Month on month, foreign exchange reserves (combining foreign exchange, SDRs and reserve position in the iMF) are down USD4.338 billion, with USD3.646 billion of this decline coming from foreign exchange alone. Gold holdings are up USD482 million month on month.

Gold, as percentage of total reserves, currently stands at 13.265%, the highest since November 2000. Gold holdings performed well for Russia over the period of this crisis, rising USD3.917 billion year on year through March 2015 (+9%) and up USD2.684 million since the start of the sanctions.

In terms of liquid cash reserves, foreign exchange holdings are down at USD298.665 billion at the end of March 2015, a level comparable to January-February 2007. end of March figure represents a decline of USD131.024 billion y/y (-30.5%) and the decline during the period of the sanctions is even steeper at USD136.9 billion (-31.4%).




Good news: Russian economy is past the 2015 peak of external debt redemptions (see: http://trueeconomics.blogspot.ie/2015/04/14415-russian-external-debt-redemptions.html).

Bad news: there is another USD54 billion worth of external debt that will need repaying (net of easy inter-company roll overs) in Q2-Q4 2015. Worse news: Q1 declines in foreign reserves comes with CBR not intervening in the Ruble markets.

Good news: capital flight is slowing down.

Bad news: capital flight is still at USD32.6 billion over Q1 2015 (http://www.themoscowtimes.com/business/article/russian-capital-flight-slows-sharply-in-first-quarter/518927.html) although much of that is down to debt redemptions.

Which means there is little room for manoeuvre anywhere in sight - should the macroeconomic conditions deteriorate or a run on the Ruble return, there is a very much diminishing amount of reserves available to deploy.

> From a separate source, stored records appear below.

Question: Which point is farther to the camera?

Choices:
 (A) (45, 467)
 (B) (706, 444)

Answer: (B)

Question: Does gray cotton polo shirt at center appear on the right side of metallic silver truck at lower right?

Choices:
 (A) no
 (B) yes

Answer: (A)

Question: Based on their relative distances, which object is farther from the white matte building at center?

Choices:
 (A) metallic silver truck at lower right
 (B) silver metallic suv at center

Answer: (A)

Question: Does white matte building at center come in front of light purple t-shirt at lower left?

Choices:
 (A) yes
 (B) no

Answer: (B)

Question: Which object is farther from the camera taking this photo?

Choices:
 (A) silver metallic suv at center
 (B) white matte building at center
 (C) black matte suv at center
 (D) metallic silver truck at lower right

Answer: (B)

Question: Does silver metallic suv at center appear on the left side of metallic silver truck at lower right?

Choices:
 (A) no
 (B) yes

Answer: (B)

Enough for now, but declining…

As I said before: watch incoming risks.

20/3/15: Central Bank Interventions in Ruble Markets down to Zero in February


Don't hear much of "Panic at the Central Bank of Russia" reports as of late in the Western media - the ones that whipped into frenzy Russia 'analysts' back in November-December? Why, no surprise:



Per latest data, CBR interventions in forex markets defending the Ruble have shrunk in February 2015 to zero for USD and zero for EUR. Yep, zero.

Oh, and the table above shows, the panic of November-December 2014 Ruble crisis - real as it was - was not as bad as CBR supporting Ruble prior to the free float and during the peak of Crimean crisis.

So was the decision to let Ruble float wise? You decide. On the trend, it saved CBR some USD8.5 billion and EUR1.2 billion, even counting in December 2014 crisis.

3/3/15: Those ‘tanked’ Russian Forex reserves


So, according to some Western media, Russian forex reserves have tanked in February 2015. What happened, folks?

At the end of January 2015, Russian forex reserves stood at USD376.208 billion. Of which USD327 was in currency and liquid assets form. The latest data, given to us is for February 20, 2015 when, according to the Russian Central Bank, the reserves dropped to USD364.6 billion - a drop of 3.11% or USD11.6 billion. That's a lot of cash. But is not qualifying it as 'tanked'. Here's a chart plotting all reserves changes m/m


So (incomplete still) data for February puts drawdowns from the Forex reserves at USD11.61 billion against 12 mo running average monthly drawdown of USD10.73 billion. February marks the fourth biggest drawdown in 12 months. Again - large, significant, but 'tanking'?!

What is more critical is the source of drawdowns: how much of this is due to repayment of corporate and sovereign debt? How much is down to changing dollar value of other assets held? How much taken in form of loans to companies and banks (at least in theory or in part - repayable)? and so on.

No, the numbers are not catastrophic. Although they are unpleasant. Just as the gloating in the media is unpleasant: if the U.S. were to cut its external deficit by 2/3rds - what would be the headlines in Western media? And now note: February drawdowns from the forex reserves marked:

  • 2/3rds reduction in drawdowns compared to December (real disaster of a month); and
  • Large chunk of these drawdowns probably (we will know later for sure) went to fund debt reductions of Russian banks, companies and sovereign.